Esta diferença estrutural única determina quase todos os compromissos a jusante: custo civil, taxa de produção, grau de automatização e emissões operacionais. Especificamente:

  • O custo civil do RTG é 40-60% mais baixo do que o do RMG por faixa instalada, porque não requer fundações de carris ou infra-estruturas de drenagem - apenas uma superfície de estaleiro plana e com capacidade de carga.
  • A velocidade de deslocação da RMG atinge 45 m/min contra 20 m/min para a RTG, aumentando diretamente o potencial de movimentos da grua por hora de ~25 (RTG) para ~35-40 (RMG com automação total).
  • As gruas RMG integram-se com os sistemas operativos de terminal (TOS) e as plataformas SCADA de forma mais natural, porque o posicionamento guiado por carris elimina a incerteza do GPS que os sistemas RTG semi-automatizados têm de compensar.

RTG vs RMG: Comparação total da decisão

O quadro seguinte apresenta doze factores de decisão relevantes para as equipas de seleção de equipamento portuário:

Fator de decisãoGrua RTGGrua RMGVantagem
Custo das infra-estruturas civisBaixo - pneus de borracha em estaleiro pavimentado; não há obras de construção de vias férreasInstalação de carris de alta precisão, drenagem e sub-base civil necessáriasRTG ✓
Flexibilidade de disposição dos pátiosAlta - reposicionamento entre blocos sem modificação da viaFixo - as mudanças de faixa de rodagem exigem a instalação de novos carrisRTG ✓
Velocidade máxima de deslocação0-20 m/min (limite de fricção dos pneus)0-45 m/min (roda de aço sobre carril)RMG ✓
Movimentos da grua por hora20-28 movimentos/hora típicos28-40 movimentos/hora em plena automatizaçãoRMG ✓
Nível de automatizaçãoSemi-automático; totalmente automático com posicionamento DGPS/laserNorma de automatização completa; integra-se nativamente com TOS/SCADARMG ✓
Capacidade de elevação35-70 toneladas (contentor ISO + espalhador)30-100 toneladas (gama mais vasta disponível)RMG ✓
Altura da pilha5+1 (15,5 m) ou 6+1 (18,5 m)Até 8+1 possível em RMG de pilha profundaRMG ✓
Alimentação eléctricaLigação diesel-eléctrica ou ligação à rede de terraLigado à rede - menor custo de energia por movimentoRMG ✓
CO₂ por contentor movimentadoMaior consumo de gasóleo; RTG com alimentação em terra comparávelInferior - energia da rede + regeneração de energia na travagemRMG ✓
Ajuste da escala terminalPortos de média dimensão; 100.000-800.000 TEU/anoGrandes plataformas; 500.000-5.000.000+ TEU/anoDepende
Flexibilidade de reembolsoMenor investimento inicial; possibilidade de expansão faseadaDespesas de capital mais elevadas; optimizadas à escalaRTG ✓
Conformidade CE / ISOCE 2006/42/EC; ISO 9001:2015; ISO 4301 A4-A7CE 2006/42/EC; ISO 9001:2015; ISO 4301 A5-A8Ambos ✓

Os valores de movimentos por hora são intervalos representativos do sector. O rendimento efetivo depende da densidade da pilha, da taxa de chamada dos camiões e da eficiência do sistema operacional do terminal. A conformidade CE / ISO aplica-se às unidades fabricadas pela Dafang.

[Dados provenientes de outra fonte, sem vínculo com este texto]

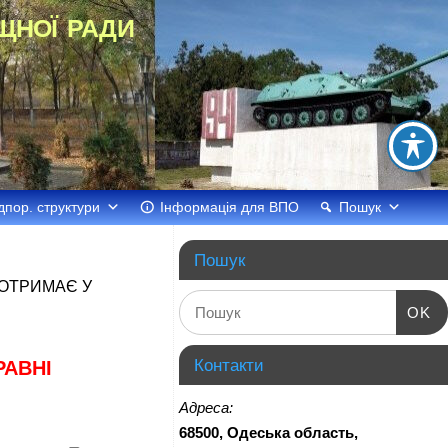
щної ради
дпор. структури
Інформація для ВПО
Пошук
Пошук
 ОТРИМАЄ У
OK
Контакти
РАВНІ
Адреса:
68500, Одеська область,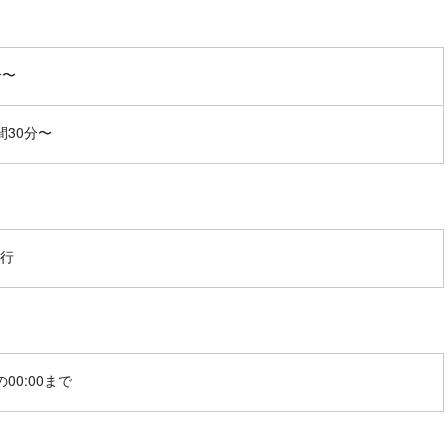
分〜
間30分〜
行
00:00まで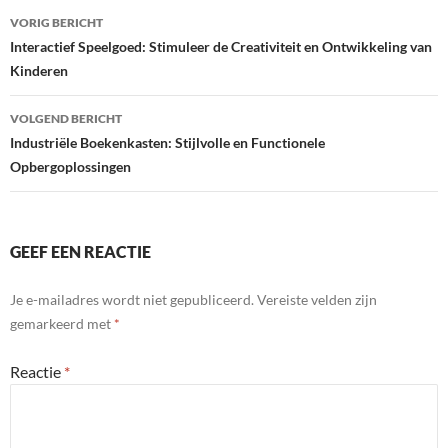
Bericht
VORIG BERICHT
navigatie
Interactief Speelgoed: Stimuleer de Creativiteit en Ontwikkeling van
Kinderen
VOLGEND BERICHT
Industriële Boekenkasten: Stijlvolle en Functionele
Opbergoplossingen
GEEF EEN REACTIE
Je e-mailadres wordt niet gepubliceerd.
Vereiste velden zijn
gemarkeerd met
*
Reactie
*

Que tipo deve escolher? Uma matriz de decisão rápida

Utilize a matriz abaixo como um primeiro filtro antes de solicitar propostas pormenorizadas aos fornecedores de gruas:

Escolha RTG se...Escolha a RMG se...
Capacidade do terminal < 800 000 TEU/anoCapacidade do terminal > 500 000 TEU/ano com plano de crescimento
A disposição do estaleiro é suscetível de ser alterada dentro de 3-5 anosA disposição dos estaleiros é fixa e de longa duração
O orçamento civil é limitadoA automatização e a poupança de custos energéticos são a prioridade
É necessária uma abordagem de investimento faseadaEstá prevista a automatização total com integração TOS/SCADA
O sítio tem vários blocos de contentores distintosO empilhamento de blocos únicos de alta densidade é o modelo operacional

Muitos portos com 400.000-700.000 TEU/ano começam com RTG e mais tarde convertem as vias para RMG à medida que o rendimento justifica o investimento ferroviário. A Dafang projecta unidades RTG tendo em conta o espaçamento de conversão para RMG quando os clientes o solicitam.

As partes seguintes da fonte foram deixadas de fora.